Susan Brownmiller (born 15 February 1935) is a US feminist, journalist, author, and activist best known for her 1975 book Against Our Will: Men, Women, and Rape. Brownmiller argues that rape had been hitherto defined by men rather than women, and that men use, and all men benefit from the use of, rape as a means of perpetuating male dominance by keeping all women in a state of fear. The book received criticism from Angela Davis, who thought Brownmiller disregarded the part that black women played in the anti-lynching movement and that Brownmiller's discussion of rape and race became an "unthinking partnership which borders on racism". In 1995, the New York Public Library selected Against Our Will as one of 100 most important books of the Twentieth Century.

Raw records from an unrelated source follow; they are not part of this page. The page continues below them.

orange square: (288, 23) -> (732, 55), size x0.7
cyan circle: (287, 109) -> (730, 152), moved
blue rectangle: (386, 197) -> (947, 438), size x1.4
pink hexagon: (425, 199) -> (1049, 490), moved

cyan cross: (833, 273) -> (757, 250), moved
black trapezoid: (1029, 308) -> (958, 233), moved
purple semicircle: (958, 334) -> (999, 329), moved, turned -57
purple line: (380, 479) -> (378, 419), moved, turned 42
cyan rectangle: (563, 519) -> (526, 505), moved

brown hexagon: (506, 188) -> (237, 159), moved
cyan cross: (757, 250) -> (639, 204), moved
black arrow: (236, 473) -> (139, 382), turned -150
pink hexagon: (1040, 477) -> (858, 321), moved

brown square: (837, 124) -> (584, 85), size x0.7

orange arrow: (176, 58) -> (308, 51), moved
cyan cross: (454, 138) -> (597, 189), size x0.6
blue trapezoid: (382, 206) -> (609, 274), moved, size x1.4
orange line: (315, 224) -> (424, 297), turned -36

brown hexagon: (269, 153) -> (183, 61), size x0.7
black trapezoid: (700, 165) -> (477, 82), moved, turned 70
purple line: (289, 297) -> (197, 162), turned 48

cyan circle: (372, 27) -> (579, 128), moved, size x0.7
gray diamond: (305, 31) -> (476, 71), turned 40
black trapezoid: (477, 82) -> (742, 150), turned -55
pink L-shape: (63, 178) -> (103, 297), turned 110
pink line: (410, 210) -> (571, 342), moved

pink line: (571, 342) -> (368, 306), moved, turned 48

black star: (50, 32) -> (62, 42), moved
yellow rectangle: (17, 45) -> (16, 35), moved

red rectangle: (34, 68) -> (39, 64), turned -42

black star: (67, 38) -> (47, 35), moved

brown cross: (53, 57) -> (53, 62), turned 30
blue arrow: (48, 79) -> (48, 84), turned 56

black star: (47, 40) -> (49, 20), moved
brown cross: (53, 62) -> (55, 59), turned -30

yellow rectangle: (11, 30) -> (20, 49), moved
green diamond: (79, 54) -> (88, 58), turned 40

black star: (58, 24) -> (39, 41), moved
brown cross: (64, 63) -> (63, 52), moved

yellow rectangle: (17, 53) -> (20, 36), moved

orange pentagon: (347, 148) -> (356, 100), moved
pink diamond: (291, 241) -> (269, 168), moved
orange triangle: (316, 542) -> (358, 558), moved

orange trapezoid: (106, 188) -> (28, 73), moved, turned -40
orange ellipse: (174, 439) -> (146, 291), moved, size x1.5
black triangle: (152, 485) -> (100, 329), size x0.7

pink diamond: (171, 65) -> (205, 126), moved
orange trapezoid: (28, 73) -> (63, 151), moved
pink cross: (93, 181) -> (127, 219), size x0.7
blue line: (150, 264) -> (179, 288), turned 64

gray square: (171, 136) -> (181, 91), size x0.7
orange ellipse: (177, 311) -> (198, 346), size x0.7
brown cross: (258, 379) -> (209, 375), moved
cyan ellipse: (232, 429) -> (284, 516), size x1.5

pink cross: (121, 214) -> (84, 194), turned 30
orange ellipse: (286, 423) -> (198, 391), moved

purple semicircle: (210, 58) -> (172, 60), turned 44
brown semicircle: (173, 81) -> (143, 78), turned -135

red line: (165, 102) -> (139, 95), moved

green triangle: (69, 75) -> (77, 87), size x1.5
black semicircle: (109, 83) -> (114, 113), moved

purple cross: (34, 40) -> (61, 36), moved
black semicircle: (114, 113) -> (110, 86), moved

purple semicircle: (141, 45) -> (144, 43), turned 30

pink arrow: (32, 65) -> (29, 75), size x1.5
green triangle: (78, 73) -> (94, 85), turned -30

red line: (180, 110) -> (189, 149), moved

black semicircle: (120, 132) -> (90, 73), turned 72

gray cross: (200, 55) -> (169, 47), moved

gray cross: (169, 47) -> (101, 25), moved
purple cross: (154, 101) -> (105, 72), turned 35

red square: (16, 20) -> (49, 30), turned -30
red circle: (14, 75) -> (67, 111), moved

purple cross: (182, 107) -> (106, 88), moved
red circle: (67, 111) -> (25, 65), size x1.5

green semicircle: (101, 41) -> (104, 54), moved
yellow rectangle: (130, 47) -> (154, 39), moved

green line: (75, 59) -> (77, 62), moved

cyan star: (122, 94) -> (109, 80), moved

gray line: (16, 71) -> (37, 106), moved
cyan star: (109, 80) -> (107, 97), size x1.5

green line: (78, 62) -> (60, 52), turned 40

Brownmiller also participated in civil rights activism, joining CORE and SNCC during the sit-in movement and volunteering for Freedom Summer in 1964, wherein she worked on voter registration in Meridian, Mississippi. Returning to New York, she began writing for The Village Voice and became a network TV newswriter at the American Broadcasting Company, a job she held until 1968. She first became involved in the Women's Liberation Movement in New York City in 1968, by joining a consciousness-raising group in the newly formed New York Radical Women organization. Brownmiller went on to coordinate a sit-in against Ladies' Home Journal in 1970, began work on Against Our Will after a New York Radical Feminists speak-out on rape in 1971, and co-founded Women Against Pornography in 1979. She continues to write and speak on feminist issues, including a recent memoir and history of Second Wave radical feminism. In Our Time: Memoir of a Revolution (1999).
Brownmiller won an Alicia Patterson Journalism Fellowship in 1973 to research and write about the crime of rape.